Whilst Van Persie roamed about, scratching his bum and waiting for the perfect moment to score a goal, there unraveled a perfect display of haphazardness in our own penalty area. The delight that came from seeing the return of Jens ´Invincible´ Lehmann in goal and the ousting of that Spanish clown quickly evaporated. Firstly Laurent Koscielny could have, and should have, conceded two penalties after equally unnecessary tackles, though fortunately both appeals were incorrectly waved away by Lee Mason. Then Lehmann replicated his misdemeanor in Paris in the build up to Blackpool´s inevitable goal. Had he been sent off, arguably his deserved fate, I dread to think of the game´s outcome with no replacement ´keeper on the bench. Continued displays of defensive negligence continue to hamper our side and although Mason sided with us here, Blackpool scored the goal that everyone knew was coming. This in turn lead to a tense 20 minutes in which no one would have been shocked had the scores been tied, but which thankfully saw only one further goal, Van Persie´ late tap-in. The almost predictable bout of sloppiness in and round our own defensive third has become such a regular occurrence in our performances that it almost nullifies the enjoyment taken out of such attacking flair. With this still being inherent in our team, it is needless to say the title will continue to evade our clutches.
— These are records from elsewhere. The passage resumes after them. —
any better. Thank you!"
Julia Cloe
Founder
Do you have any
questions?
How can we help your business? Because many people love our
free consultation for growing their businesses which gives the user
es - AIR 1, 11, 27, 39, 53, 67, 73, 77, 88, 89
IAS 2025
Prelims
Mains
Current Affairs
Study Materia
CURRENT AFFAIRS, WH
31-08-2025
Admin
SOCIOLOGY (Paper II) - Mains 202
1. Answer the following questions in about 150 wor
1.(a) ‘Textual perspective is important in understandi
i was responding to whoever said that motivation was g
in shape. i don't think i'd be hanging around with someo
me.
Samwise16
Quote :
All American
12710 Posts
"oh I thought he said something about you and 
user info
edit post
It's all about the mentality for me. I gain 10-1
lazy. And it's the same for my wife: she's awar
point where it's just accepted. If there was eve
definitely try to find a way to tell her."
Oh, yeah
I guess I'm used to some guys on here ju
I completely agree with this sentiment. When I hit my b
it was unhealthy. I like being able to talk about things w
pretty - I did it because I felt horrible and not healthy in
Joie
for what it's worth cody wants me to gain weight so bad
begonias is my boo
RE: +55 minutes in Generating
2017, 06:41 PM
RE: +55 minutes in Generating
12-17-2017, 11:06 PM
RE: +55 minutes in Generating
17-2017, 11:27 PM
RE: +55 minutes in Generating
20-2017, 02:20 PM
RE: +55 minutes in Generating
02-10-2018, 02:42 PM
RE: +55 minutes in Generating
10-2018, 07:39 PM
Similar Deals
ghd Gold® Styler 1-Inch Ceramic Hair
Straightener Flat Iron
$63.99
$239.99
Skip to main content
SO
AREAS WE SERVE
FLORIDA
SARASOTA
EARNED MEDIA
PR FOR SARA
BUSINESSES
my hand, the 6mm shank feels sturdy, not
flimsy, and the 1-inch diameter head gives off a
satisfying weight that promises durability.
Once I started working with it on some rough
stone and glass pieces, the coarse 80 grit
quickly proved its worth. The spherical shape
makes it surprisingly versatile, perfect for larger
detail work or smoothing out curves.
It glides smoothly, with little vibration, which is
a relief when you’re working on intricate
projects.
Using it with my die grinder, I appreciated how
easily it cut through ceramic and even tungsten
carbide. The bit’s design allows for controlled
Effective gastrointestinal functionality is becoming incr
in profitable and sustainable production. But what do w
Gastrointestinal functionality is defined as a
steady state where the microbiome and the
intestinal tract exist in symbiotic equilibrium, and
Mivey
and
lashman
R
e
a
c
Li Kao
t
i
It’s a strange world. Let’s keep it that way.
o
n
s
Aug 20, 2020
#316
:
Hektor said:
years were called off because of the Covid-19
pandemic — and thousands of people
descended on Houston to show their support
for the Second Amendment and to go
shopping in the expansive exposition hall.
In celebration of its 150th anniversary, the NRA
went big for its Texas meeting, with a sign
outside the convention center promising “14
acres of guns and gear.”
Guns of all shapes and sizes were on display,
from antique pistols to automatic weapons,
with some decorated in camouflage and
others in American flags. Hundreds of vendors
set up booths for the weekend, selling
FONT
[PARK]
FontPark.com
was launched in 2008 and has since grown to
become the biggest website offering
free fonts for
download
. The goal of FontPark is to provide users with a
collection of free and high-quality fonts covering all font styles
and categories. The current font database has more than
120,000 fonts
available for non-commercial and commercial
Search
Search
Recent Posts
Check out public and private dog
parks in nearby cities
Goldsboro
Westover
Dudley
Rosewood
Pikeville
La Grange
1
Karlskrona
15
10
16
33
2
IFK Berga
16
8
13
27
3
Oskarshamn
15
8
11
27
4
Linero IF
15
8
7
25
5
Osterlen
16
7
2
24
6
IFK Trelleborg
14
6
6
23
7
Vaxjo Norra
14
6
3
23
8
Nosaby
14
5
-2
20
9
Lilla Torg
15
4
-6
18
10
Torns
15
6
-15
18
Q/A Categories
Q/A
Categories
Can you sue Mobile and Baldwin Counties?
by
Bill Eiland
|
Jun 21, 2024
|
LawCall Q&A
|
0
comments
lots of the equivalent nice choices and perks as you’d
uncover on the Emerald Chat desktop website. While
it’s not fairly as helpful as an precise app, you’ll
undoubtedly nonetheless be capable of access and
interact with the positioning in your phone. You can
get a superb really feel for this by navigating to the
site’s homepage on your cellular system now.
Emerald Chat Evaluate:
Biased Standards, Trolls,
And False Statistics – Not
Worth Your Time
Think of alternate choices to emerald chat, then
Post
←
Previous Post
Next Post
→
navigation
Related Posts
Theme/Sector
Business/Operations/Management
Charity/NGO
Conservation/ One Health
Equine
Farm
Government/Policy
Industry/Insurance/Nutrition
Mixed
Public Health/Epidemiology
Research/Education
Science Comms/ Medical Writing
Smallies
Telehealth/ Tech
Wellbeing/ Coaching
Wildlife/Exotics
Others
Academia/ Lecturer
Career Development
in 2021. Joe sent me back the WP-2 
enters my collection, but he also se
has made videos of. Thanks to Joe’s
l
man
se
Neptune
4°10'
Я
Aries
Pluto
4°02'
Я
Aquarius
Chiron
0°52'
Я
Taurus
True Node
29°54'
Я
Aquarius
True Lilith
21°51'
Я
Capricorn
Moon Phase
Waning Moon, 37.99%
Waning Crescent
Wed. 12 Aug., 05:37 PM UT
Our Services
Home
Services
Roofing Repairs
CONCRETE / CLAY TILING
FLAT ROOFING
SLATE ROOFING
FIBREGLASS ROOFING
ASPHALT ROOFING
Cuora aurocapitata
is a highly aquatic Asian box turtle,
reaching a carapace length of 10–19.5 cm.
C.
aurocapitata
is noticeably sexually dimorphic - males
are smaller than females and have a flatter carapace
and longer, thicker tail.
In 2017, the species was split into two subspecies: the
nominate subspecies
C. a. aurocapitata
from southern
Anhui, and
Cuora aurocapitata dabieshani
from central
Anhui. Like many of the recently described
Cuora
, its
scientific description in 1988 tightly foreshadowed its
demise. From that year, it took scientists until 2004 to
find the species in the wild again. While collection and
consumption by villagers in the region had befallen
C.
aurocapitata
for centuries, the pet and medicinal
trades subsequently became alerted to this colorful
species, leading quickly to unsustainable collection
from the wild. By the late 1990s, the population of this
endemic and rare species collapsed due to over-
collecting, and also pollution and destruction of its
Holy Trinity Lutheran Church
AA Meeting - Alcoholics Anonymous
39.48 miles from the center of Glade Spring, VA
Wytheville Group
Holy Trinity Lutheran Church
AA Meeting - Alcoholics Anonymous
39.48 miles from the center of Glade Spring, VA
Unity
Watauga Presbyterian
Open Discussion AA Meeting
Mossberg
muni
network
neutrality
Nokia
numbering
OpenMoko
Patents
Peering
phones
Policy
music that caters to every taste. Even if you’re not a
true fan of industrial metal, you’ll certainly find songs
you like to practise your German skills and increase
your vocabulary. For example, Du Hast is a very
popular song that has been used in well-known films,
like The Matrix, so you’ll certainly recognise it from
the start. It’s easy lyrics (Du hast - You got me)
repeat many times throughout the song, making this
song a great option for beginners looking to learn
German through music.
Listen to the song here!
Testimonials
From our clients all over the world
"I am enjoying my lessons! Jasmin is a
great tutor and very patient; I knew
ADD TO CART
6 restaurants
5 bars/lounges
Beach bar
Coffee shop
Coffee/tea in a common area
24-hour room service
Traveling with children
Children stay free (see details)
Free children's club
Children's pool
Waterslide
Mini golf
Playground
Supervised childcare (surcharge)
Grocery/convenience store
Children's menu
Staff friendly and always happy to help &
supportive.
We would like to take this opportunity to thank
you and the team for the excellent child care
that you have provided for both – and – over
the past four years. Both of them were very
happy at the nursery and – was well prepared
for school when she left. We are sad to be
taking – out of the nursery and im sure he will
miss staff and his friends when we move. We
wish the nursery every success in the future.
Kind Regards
The aforementioned Abou Diaby was a further cause of conflicting emotions. His performance allowed another trip down memory lane in the way in which it replicated that midfield dominance of Patrick Vieira. Similar in stature and possessing a comparable languid style, the pair have consistently been associated but rarely likened. Yet the joy I got from at last watching Diaby live up to his potential and combine strength and skill with energy and desire was nonetheless tinted with a dull sense of ´what could have been´. Had the Frenchman shown this sort of willingness and infectious desire more often this season, perhaps we would be going into these last 7 games fully in control of our own destiny. Instead injuries and consistent drab performances have seen him dropped into the box of deadwood lying about London Colney. Hopefully on the back of this performance, and a promising final few weeks of the season, he can regain his place amongst the team’s core. For I´m sad to say, that may be one of the very few things to smile about come May 22nd.